This is an introductory tutorial to the main features of plangym.

## Working with states

### `reset` and `step` return the environment state

The main difference with the `gym` API is that environment state is considered as important as observations, rewards and terminal flags. This is why plangym incorporates them to the tuples that the environment returns after calling `step` and `reset`:

- The `reset` method will return a tuple of (state, observation) unless you pass `return_state=False` as an argument.

- When `step` is called passing the environment state as an argument it will return a tuple containing `(state, obs, reward, end, info)`

In [1]:
import plangym

env = plangym.make("CartPole-v0")
action = env.action_space.sample()

state, obs = env.reset()
state, obs, reward, end, info = env.step(action, state)

However, if you don't provide the environment state when calling `step`, the returned tuple will match the standard `gym` interface:

In [2]:
env = plangym.make("CartPole-v0")
action = env.action_space.sample()

obs = env.reset(return_state=False)
obs, reward, end, info = env.step(action)

### Accessing and modifying the environment state

You can get a copy of the environment's state calling `env.get_state()`:

In [3]:
state = env.get_state()
state

array([ 0.03145539,  0.17749025,  0.01348916, -0.25611924])

And set the environment state using `env.set_state(state)`

In [4]:
env.set_state(state)
assert (state == env.get_state()).all()

## Step vectorization

All plangym environments offer a `step_batch` method that allows vectorized steps of batches of states and actions. 

Calling `step_batch` with a list of states and actions will return a tuple of lists containing the step data for each of the states and actions provided.

In [7]:
states = [state.copy() for _ in range(10)]
actions = [env.action_space.sample() for _ in range(10)]

data = env.step_batch(states=states, actions=actions)
new_states, observs, rewards, ends, infos = data
type(new_states), type(observs)

(list, list)

### Parallel step vectorization using multiprocessing

Passing the argument `n_workers` to `plangym.make` will return an environment that steps a batch of actions and states in parallel using multiprocessing.

In [9]:
env = plangym.make("CartPole-v0", n_workers=2)
states = [state.copy() for _ in range(10)]
actions = [env.action_space.sample() for _ in range(10)]

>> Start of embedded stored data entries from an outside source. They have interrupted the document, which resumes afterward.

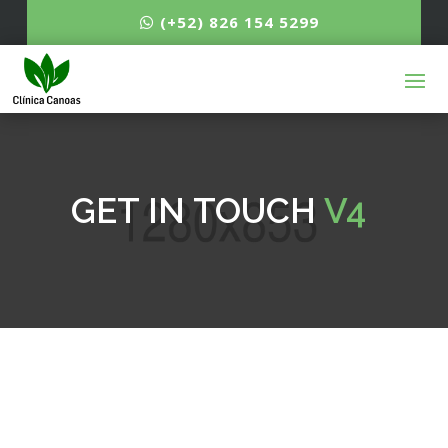
(+52) 826 154 5299
GET IN TOUCH
V4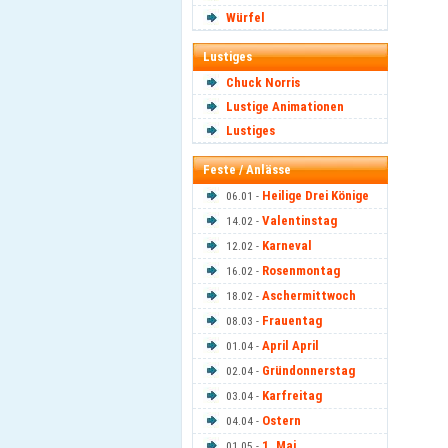
Würfel
Lustiges
Chuck Norris
Lustige Animationen
Lustiges
Feste / Anlässe
Heilige Drei Könige
06.01 -
Valentinstag
14.02 -
Karneval
12.02 -
Rosenmontag
16.02 -
Aschermittwoch
18.02 -
Frauentag
08.03 -
April April
01.04 -
Gründonnerstag
02.04 -
Karfreitag
03.04 -
Ostern
04.04 -
1. Mai
01.05 -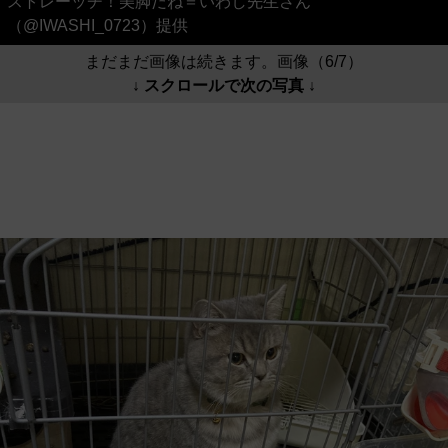
ストレーッチ！美脚だね＝いわし先生さん
（@IWASHI_0723）提供
まだまだ画像は続きます。画像（6/7）
↓ スクロールで次の写真 ↓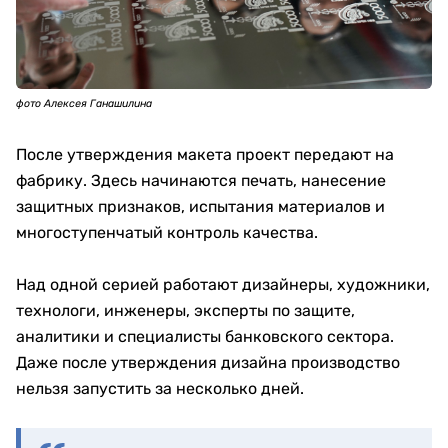
фото Алексея Ганашилина
После утверждения макета проект передают на
фабрику. Здесь начинаются печать, нанесение
защитных признаков, испытания материалов и
многоступенчатый контроль качества.
Над одной серией работают дизайнеры, художники,
технологи, инженеры, эксперты по защите,
аналитики и специалисты банковского сектора.
Даже после утверждения дизайна производство
нельзя запустить за несколько дней.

data = env.step_batch(states=states, actions=actions)
new_states, observs, rewards, ends, infos = data
type(env), type(new_states), type(observs)

(plangym.parallel.ParallelEnvironment, list, list)

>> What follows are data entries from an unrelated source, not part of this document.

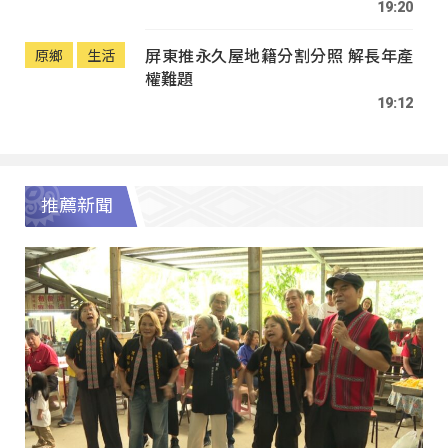
19:20
屏東推永久屋地籍分割分照 解長年產
原鄉
生活
權難題
19:12
推薦新聞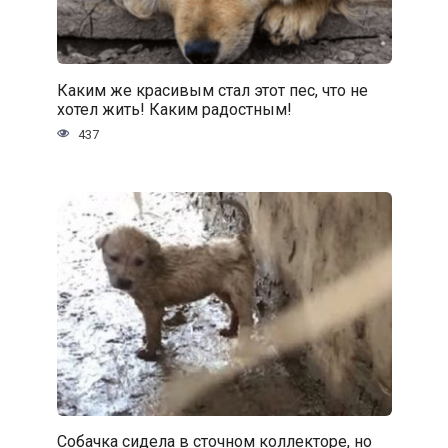
Каким же красивым стал этот пес, что не
хотел жить! Каким радостным!
437
Собачка сидела в сточном коллекторе, но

### Step vectorization using ray

It is possible to use ray actors to step the environment in parallel when calling `step_batch` by passing `ray=True` to `plangym.make`

In [10]:
import ray
ray.init()

env = plangym.make("CartPole-v0", n_workers=2, ray=True)
states = [state.copy() for _ in range(10)]
actions = [env.action_space.sample() for _ in range(10)]

data = env.step_batch(states=states, actions=actions)
new_states, observs, rewards, ends, infos = data
type(env), type(new_states), type(observs)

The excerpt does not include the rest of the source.